[Stored items]
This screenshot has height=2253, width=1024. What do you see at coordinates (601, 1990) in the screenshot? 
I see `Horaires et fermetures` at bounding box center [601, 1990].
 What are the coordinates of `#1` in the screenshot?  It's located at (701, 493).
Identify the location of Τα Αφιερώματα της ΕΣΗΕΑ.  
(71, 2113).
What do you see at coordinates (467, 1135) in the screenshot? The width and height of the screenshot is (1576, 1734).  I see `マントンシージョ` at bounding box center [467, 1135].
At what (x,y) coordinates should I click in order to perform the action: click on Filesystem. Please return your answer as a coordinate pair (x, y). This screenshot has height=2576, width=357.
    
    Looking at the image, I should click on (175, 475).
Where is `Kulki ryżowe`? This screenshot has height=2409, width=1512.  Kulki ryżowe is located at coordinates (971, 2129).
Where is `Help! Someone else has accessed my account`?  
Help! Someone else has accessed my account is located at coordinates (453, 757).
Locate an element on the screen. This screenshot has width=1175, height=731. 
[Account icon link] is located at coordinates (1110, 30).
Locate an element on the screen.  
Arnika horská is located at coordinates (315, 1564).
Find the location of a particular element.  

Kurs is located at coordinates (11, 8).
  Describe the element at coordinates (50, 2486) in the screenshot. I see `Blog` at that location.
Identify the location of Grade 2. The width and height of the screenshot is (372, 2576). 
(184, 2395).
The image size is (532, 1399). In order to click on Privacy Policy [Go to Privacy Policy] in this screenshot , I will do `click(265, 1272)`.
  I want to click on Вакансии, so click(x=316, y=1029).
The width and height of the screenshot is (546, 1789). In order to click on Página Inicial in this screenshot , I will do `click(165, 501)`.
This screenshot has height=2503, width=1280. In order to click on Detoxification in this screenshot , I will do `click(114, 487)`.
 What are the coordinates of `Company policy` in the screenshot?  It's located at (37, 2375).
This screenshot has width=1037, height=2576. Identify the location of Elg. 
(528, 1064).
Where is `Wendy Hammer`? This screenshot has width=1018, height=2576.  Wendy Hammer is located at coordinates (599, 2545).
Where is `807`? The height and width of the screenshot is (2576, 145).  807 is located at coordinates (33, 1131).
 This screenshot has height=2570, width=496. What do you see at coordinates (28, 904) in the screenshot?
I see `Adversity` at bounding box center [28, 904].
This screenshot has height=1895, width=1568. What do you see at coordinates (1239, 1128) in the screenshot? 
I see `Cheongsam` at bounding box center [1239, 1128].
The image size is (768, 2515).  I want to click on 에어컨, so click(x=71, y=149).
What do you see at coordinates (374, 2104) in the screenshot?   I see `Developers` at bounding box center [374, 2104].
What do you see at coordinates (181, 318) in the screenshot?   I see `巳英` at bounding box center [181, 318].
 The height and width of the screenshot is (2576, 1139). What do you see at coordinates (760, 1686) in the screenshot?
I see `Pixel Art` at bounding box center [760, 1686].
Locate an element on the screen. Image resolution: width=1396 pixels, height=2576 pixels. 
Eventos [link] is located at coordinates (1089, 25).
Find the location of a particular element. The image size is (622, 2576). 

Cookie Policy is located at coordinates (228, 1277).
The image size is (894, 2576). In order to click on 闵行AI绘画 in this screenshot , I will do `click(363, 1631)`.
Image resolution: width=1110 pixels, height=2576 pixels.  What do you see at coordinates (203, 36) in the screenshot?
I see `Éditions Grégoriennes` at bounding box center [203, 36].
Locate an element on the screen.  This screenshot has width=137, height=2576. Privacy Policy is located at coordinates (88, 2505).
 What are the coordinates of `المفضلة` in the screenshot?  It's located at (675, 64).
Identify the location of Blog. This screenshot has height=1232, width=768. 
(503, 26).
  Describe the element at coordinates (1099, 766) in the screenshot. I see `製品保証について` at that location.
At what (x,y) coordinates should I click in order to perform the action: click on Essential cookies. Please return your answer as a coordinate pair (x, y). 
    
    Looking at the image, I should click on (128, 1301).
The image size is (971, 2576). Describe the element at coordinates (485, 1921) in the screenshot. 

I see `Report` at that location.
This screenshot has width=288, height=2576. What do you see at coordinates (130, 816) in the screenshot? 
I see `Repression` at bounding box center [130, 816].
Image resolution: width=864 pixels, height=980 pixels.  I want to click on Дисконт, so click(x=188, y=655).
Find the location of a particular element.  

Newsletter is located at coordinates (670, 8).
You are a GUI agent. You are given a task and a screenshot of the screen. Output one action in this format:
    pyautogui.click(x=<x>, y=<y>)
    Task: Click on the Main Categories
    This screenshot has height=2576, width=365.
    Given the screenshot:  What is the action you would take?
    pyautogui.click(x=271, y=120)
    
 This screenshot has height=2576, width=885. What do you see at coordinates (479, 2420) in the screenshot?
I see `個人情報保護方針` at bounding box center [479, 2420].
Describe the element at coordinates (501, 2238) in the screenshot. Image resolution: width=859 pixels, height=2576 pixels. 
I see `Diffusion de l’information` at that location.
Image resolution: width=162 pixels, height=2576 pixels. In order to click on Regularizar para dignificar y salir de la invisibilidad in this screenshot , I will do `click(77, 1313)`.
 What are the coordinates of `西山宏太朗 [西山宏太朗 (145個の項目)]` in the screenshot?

> [PROBLEM DESCRIPTION]:
The answer should consist of every entry, repeated word for word.

> [SOLUTION TO THE PROBLEM]:
This screenshot has height=2253, width=1024. What do you see at coordinates (601, 1990) in the screenshot? 
I see `Horaires et fermetures` at bounding box center [601, 1990].
 What are the coordinates of `#1` in the screenshot?  It's located at (701, 493).
Identify the location of Τα Αφιερώματα της ΕΣΗΕΑ.  
(71, 2113).
What do you see at coordinates (467, 1135) in the screenshot? The width and height of the screenshot is (1576, 1734).  I see `マントンシージョ` at bounding box center [467, 1135].
At what (x,y) coordinates should I click in order to perform the action: click on Filesystem. Please return your answer as a coordinate pair (x, y). This screenshot has height=2576, width=357.
    
    Looking at the image, I should click on (175, 475).
Where is `Kulki ryżowe`? This screenshot has height=2409, width=1512.  Kulki ryżowe is located at coordinates (971, 2129).
Where is `Help! Someone else has accessed my account`?  
Help! Someone else has accessed my account is located at coordinates (453, 757).
Locate an element on the screen. This screenshot has width=1175, height=731. 
[Account icon link] is located at coordinates (1110, 30).
Locate an element on the screen.  
Arnika horská is located at coordinates (315, 1564).
Find the location of a particular element.  

Kurs is located at coordinates (11, 8).
  Describe the element at coordinates (50, 2486) in the screenshot. I see `Blog` at that location.
Identify the location of Grade 2. The width and height of the screenshot is (372, 2576). 
(184, 2395).
The image size is (532, 1399). In order to click on Privacy Policy [Go to Privacy Policy] in this screenshot , I will do `click(265, 1272)`.
  I want to click on Вакансии, so click(x=316, y=1029).
The width and height of the screenshot is (546, 1789). In order to click on Página Inicial in this screenshot , I will do `click(165, 501)`.
This screenshot has height=2503, width=1280. In order to click on Detoxification in this screenshot , I will do `click(114, 487)`.
 What are the coordinates of `Company policy` in the screenshot?  It's located at (37, 2375).
This screenshot has width=1037, height=2576. Identify the location of Elg. 
(528, 1064).
Where is `Wendy Hammer`? This screenshot has width=1018, height=2576.  Wendy Hammer is located at coordinates (599, 2545).
Where is `807`? The height and width of the screenshot is (2576, 145).  807 is located at coordinates (33, 1131).
 This screenshot has height=2570, width=496. What do you see at coordinates (28, 904) in the screenshot?
I see `Adversity` at bounding box center [28, 904].
This screenshot has height=1895, width=1568. What do you see at coordinates (1239, 1128) in the screenshot? 
I see `Cheongsam` at bounding box center [1239, 1128].
The image size is (768, 2515).  I want to click on 에어컨, so click(x=71, y=149).
What do you see at coordinates (374, 2104) in the screenshot?   I see `Developers` at bounding box center [374, 2104].
What do you see at coordinates (181, 318) in the screenshot?   I see `巳英` at bounding box center [181, 318].
 The height and width of the screenshot is (2576, 1139). What do you see at coordinates (760, 1686) in the screenshot?
I see `Pixel Art` at bounding box center [760, 1686].
Locate an element on the screen. Image resolution: width=1396 pixels, height=2576 pixels. 
Eventos [link] is located at coordinates (1089, 25).
Find the location of a particular element. The image size is (622, 2576). 

Cookie Policy is located at coordinates (228, 1277).
The image size is (894, 2576). In order to click on 闵行AI绘画 in this screenshot , I will do `click(363, 1631)`.
Image resolution: width=1110 pixels, height=2576 pixels.  What do you see at coordinates (203, 36) in the screenshot?
I see `Éditions Grégoriennes` at bounding box center [203, 36].
Locate an element on the screen.  This screenshot has width=137, height=2576. Privacy Policy is located at coordinates (88, 2505).
 What are the coordinates of `المفضلة` in the screenshot?  It's located at (675, 64).
Identify the location of Blog. This screenshot has height=1232, width=768. 
(503, 26).
  Describe the element at coordinates (1099, 766) in the screenshot. I see `製品保証について` at that location.
At what (x,y) coordinates should I click in order to perform the action: click on Essential cookies. Please return your answer as a coordinate pair (x, y). 
    
    Looking at the image, I should click on (128, 1301).
The image size is (971, 2576). Describe the element at coordinates (485, 1921) in the screenshot. 

I see `Report` at that location.
This screenshot has width=288, height=2576. What do you see at coordinates (130, 816) in the screenshot? 
I see `Repression` at bounding box center [130, 816].
Image resolution: width=864 pixels, height=980 pixels.  I want to click on Дисконт, so click(x=188, y=655).
Find the location of a particular element.  

Newsletter is located at coordinates (670, 8).
You are a GUI agent. You are given a task and a screenshot of the screen. Output one action in this format:
    pyautogui.click(x=<x>, y=<y>)
    Task: Click on the Main Categories
    This screenshot has height=2576, width=365.
    Given the screenshot:  What is the action you would take?
    pyautogui.click(x=271, y=120)
    
 This screenshot has height=2576, width=885. What do you see at coordinates (479, 2420) in the screenshot?
I see `個人情報保護方針` at bounding box center [479, 2420].
Describe the element at coordinates (501, 2238) in the screenshot. Image resolution: width=859 pixels, height=2576 pixels. 
I see `Diffusion de l’information` at that location.
Image resolution: width=162 pixels, height=2576 pixels. In order to click on Regularizar para dignificar y salir de la invisibilidad in this screenshot , I will do `click(77, 1313)`.
 What are the coordinates of `西山宏太朗 [西山宏太朗 (145個の項目)]` in the screenshot?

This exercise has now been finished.